Take the records below and set down exactly the lines from the one with "A continuación se indican los enlaces" to the one with "más a su compra para obtener el", ends included; do not copy the pictures.

++++ Input ++++

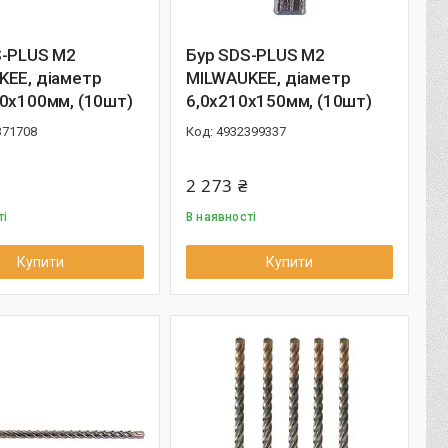
S-PLUS M2
Бур SDS-PLUS M2
KEE, діаметр
MILWAUKEE, діаметр
0х100мм, (10шт)
6,0х210х150мм, (10шт)
371708
4932399337
2 273 ₴
ті
В наявності
Купити
Купити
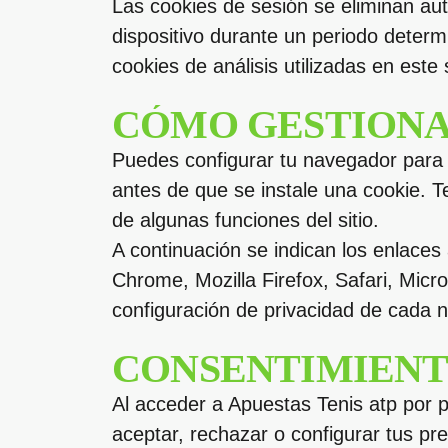
Las cookies de sesión se eliminan au
dispositivo durante un periodo deter
cookies de análisis utilizadas en este
CÓMO GESTIONA
Puedes configurar tu navegador para a
antes de que se instale una cookie. T
de algunas funciones del sitio.
A continuación se indican los enlaces
Chrome, Mozilla Firefox, Safari, Mic
configuración de privacidad de cada 
CONSENTIMIEN
Al acceder a Apuestas Tenis atp por p
aceptar, rechazar o configurar tus pre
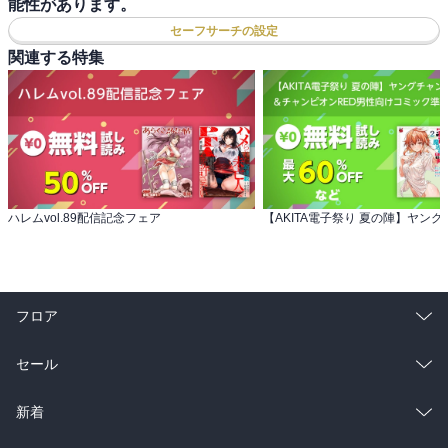
能性があります。
セーフサーチの設定
関連する特集
ハレムvol.89配信記念フェア
フロア
総合
コミック
セール
ラノベ
小説
総合
コミック
新着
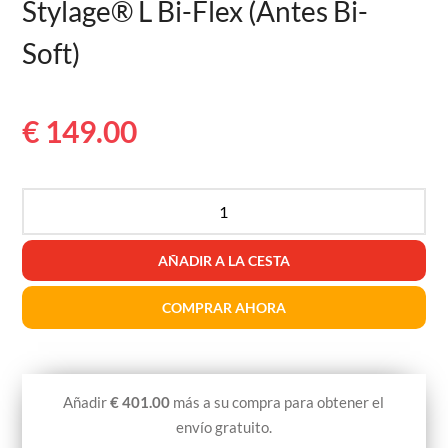
Stylage® L Bi-Flex (Antes Bi-
Soft)
€
149.00
Cantidad
de
Stylage®
AÑADIR A LA CESTA
L
Bi-
COMPRAR AHORA
Flex
(antes
Bi-
Soft)
Añadir
€
401.00
más a su compra para obtener el
envío gratuito.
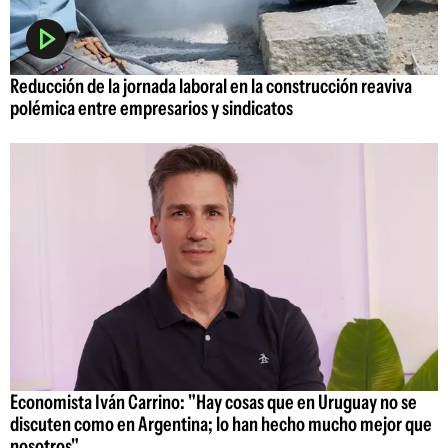
Reducción de la jornada laboral en la construcción reaviva
polémica entre empresarios y sindicatos
Economista Iván Carrino: "Hay cosas que en Uruguay no se
discuten como en Argentina; lo han hecho mucho mejor que
nosotros"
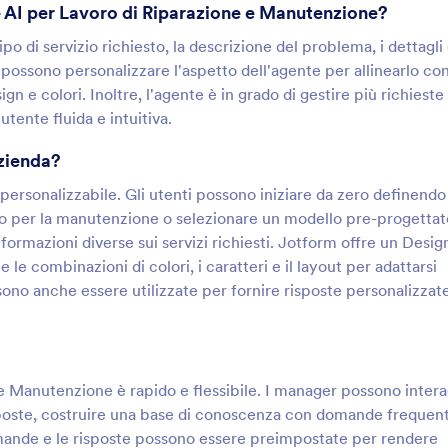
e AI per Lavoro di Riparazione e Manutenzione?
o di servizio richiesto, la descrizione del problema, i dettagli 
 possono personalizzare l'aspetto dell'agente per allinearlo con
gn e colori. Inoltre, l'agente è in grado di gestire più richieste
nte fluida e intuitiva.
azienda?
ersonalizzabile. Gli utenti possono iniziare da zero definendo
ico per la manutenzione o selezionare un modello pre-progettat
ormazioni diverse sui servizi richiesti. Jotform offre un Desig
 combinazioni di colori, i caratteri e il layout per adattarsi
sono anche essere utilizzate per fornire risposte personalizzate
e Manutenzione è rapido e flessibile. I manager possono intera
sposte, costruire una base di conoscenza con domande frequent
mande e le risposte possono essere preimpostate per rendere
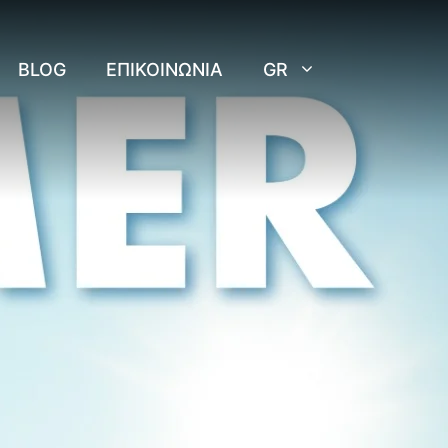
BLOG
ΕΠΙΚΟΙΝΩΝΊΑ
GR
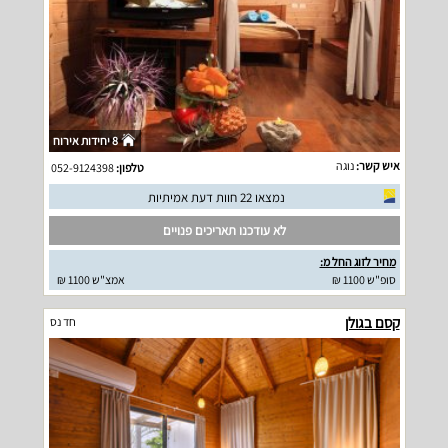
8 יחידות אירוח
איש קשר:
נוגה
טלפון:
052-9124398
נמצאו 22 חוות דעת אמיתיות
לא עודכנו תאריכים פנויים
מחיר לזוג החל מ:
סופ"ש 1100 ₪
אמצ"ש 1100 ₪
קסם בגולן
חד נס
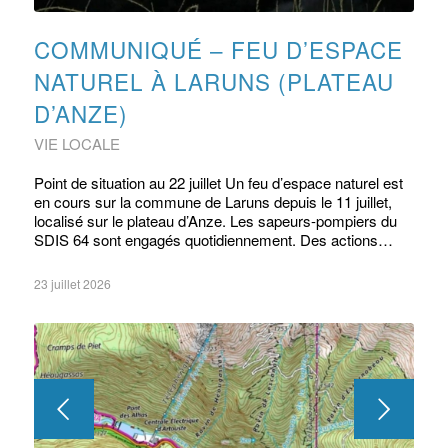
COMMUNIQUÉ – FEU D’ESPACE
NATUREL À LARUNS (PLATEAU
D’ANZE)
VIE LOCALE
Point de situation au 22 juillet Un feu d’espace naturel est
en cours sur la commune de Laruns depuis le 11 juillet,
localisé sur le plateau d’Anze. Les sapeurs-pompiers du
SDIS 64 sont engagés quotidiennement. Des actions…
23 juillet 2026
Suivant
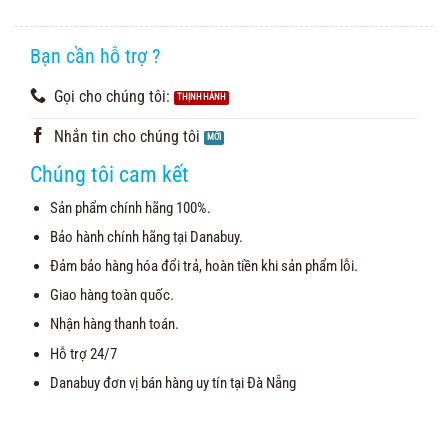
Bạn cần hỗ trợ ?
Gọi cho chúng tôi:
Nhắn tin cho chúng tôi
Chúng tôi cam kết
Sản phẩm chính hãng 100%.
Bảo hành chính hãng tại Danabuy.
Đảm bảo hàng hóa đổi trả, hoàn tiền khi sản phẩm lỗi.
Giao hàng toàn quốc.
Nhận hàng thanh toán.
Hỗ trợ 24/7
Danabuy đơn vị bán hàng uy tín tại Đà Nẵng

++++

• [Exercise solution]
A continuación se indican los enlaces
Chrome, Mozilla Firefox, Safari, Mic
configuración de privacidad de cada 
CONSENTIMIEN
Al acceder a Apuestas Tenis atp por p
aceptar, rechazar o configurar tus pre
能性があります。
セーフサーチの設定
関連する特集
ハレムvol.89配信記念フェア
フロア
総合
コミック
セール
ラノベ
小説
総合
コミック
新着
Stylage® L Bi-Flex (Antes Bi-
Soft)
€
149.00
Cantidad
de
Stylage®
AÑADIR A LA CESTA
L
Bi-
COMPRAR AHORA
Flex
(antes
Bi-
Soft)
Añadir
€
401.00
más a su compra para obtener el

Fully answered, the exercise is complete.